Posted on August 12, 2021
Senior Staff Photographer
Johns Hopkins Applied Physics Laboratory
One of the amazing things about my job at the Johns Hopkins Applied Physics Lab is the opportunity to go behind the scenes of the incredible missions APL manages for NASA; to document the spacecraft as it goes from the virtual drawing board to full metal reality, and to get to know the team of creative and inspired engineers and scientists who pour years of their careers, and lives, into these missions to explore the solar system in new and exciting ways.
It’s nearly impossible to pick a favorite image from these experiences, but when I look back on the activities leading up to Parker Solar Probe’s launch, a few stand out.
I shot this during the prelift meeting just before the Parker Solar Probe team was about to hand off the spacecraft to United Launch Alliance that would attach it to the third-stage over the Delta IV rocket. I called it “Sharks and Jets,” since it reminded me of the standoff between the gangs in “West Side Story.” This was an intense moment; the people who had worked on this spacecraft for years were about to hand over their baby to another team for a critical operation, and they wanted to make sure everything would be done right. Happily, it went smoothly.

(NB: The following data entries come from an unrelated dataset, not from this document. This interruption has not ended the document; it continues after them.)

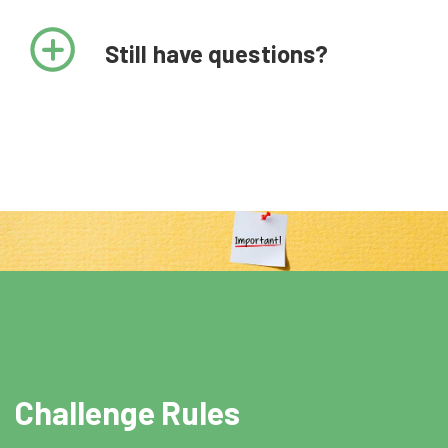
May 2, 11:30 AM EDT,
Still have questions?
May 3 12:00 PM EDT
or May 5 2 PM EDT
Technical assistance training
June 10th by 8:00 PM EDT
Finalists submit video narratives
August 17, 2022
Award recipients announced
Challenge Rules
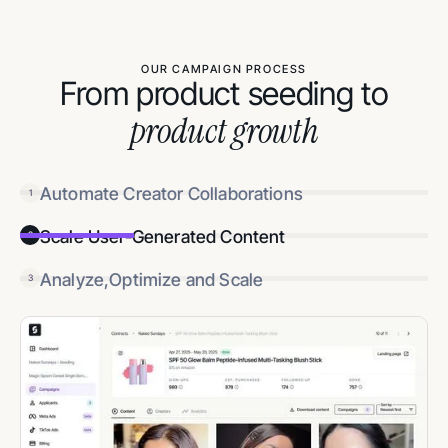
OUR CAMPAIGN PROCESS
From product seeding to
product growth
Automate Creator Collaborations
1
Scale User-Generated Content
2
Analyze,Optimize and Scale
3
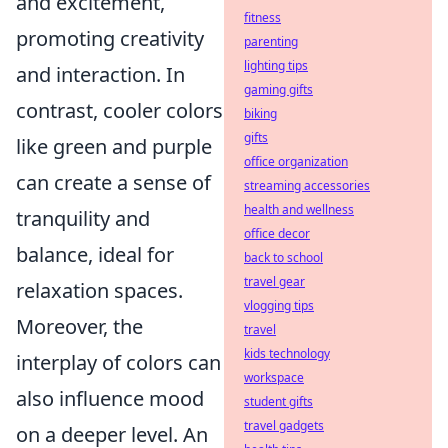
and excitement,
fitness
promoting creativity
parenting
lighting tips
and interaction. In
gaming gifts
contrast, cooler colors
biking
gifts
like green and purple
office organization
can create a sense of
streaming accessories
health and wellness
tranquility and
office decor
balance, ideal for
back to school
travel gear
relaxation spaces.
vlogging tips
Moreover, the
travel
kids technology
interplay of colors can
workspace
also influence mood
student gifts
travel gadgets
on a deeper level. An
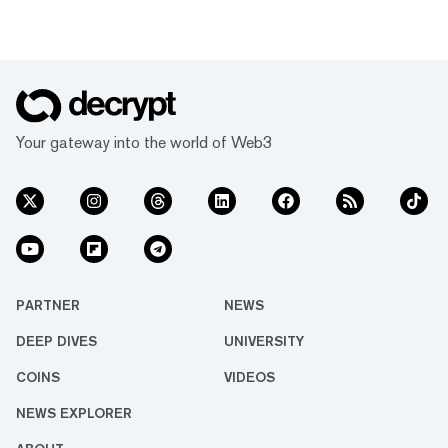
Your gateway into the world of Web3
PARTNER
NEWS
DEEP DIVES
UNIVERSITY
COINS
VIDEOS
NEWS EXPLORER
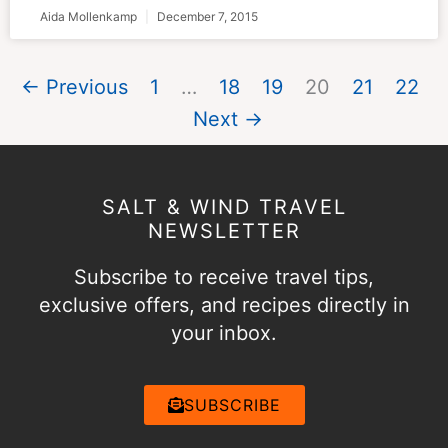
Aida Mollenkamp
December 7, 2015
← Previous
1
…
18
19
20
21
22
Next →
SALT & WIND TRAVEL
NEWSLETTER
Subscribe to receive travel tips,
exclusive offers, and recipes directly in
your inbox.
SUBSCRIBE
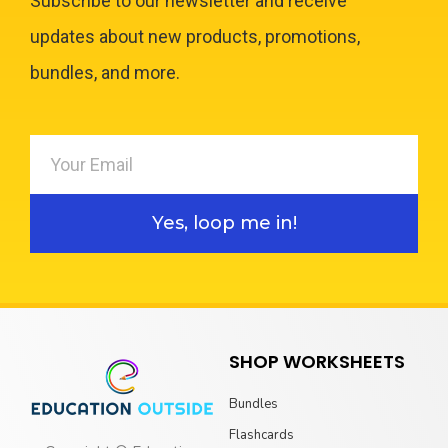
Subscribe to our newsletter and receive
updates about new products, promotions,
bundles, and more.
Yes, loop me in!
SHOP WORKSHEETS
Bundles
Flashcards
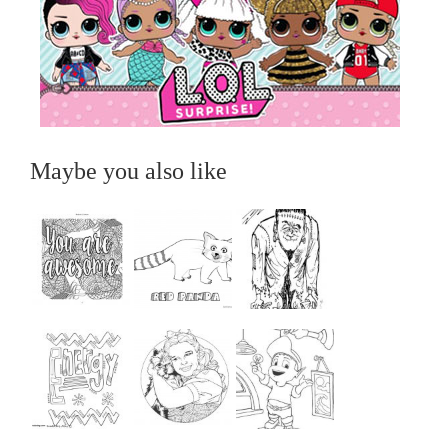
Maybe you also like
...
...
...
...
...
...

This moment occurred when the spacecraft was being encapsulated in the large fairing that would protect it during launch. As I was shooting the spacecraft, I turned around to find then Project Scientist Nicky Fox and then Project Manager Andy Driesman gazing up, examining a relatively tiny Parker Solar Probe in the large fairing for the first time, with looks of incredible joy and awe that captured the feelings around the room. You can’t really see it here, but there’s also a sense of sadness, knowing that when the fairing is closed up, it’ll be the last time most of the people in that room ever see the spacecraft.
This last image, like so many others, occurred by chance. On the day before liftoff, scanning the Cape Canaveral Air Force Station launch pad for good shooting angles, I turned around to check the towering Delta IV rocket – and in the sky to the right was Venus, which would be Parker Solar Probe’s first “stop” on the way to the Sun! What an incredible opportunity to capture both the rocket and the spacecraft’s next immediate destination. (The other cool thing about this image is that it won first place in the international Aviation Week 2018 competition.)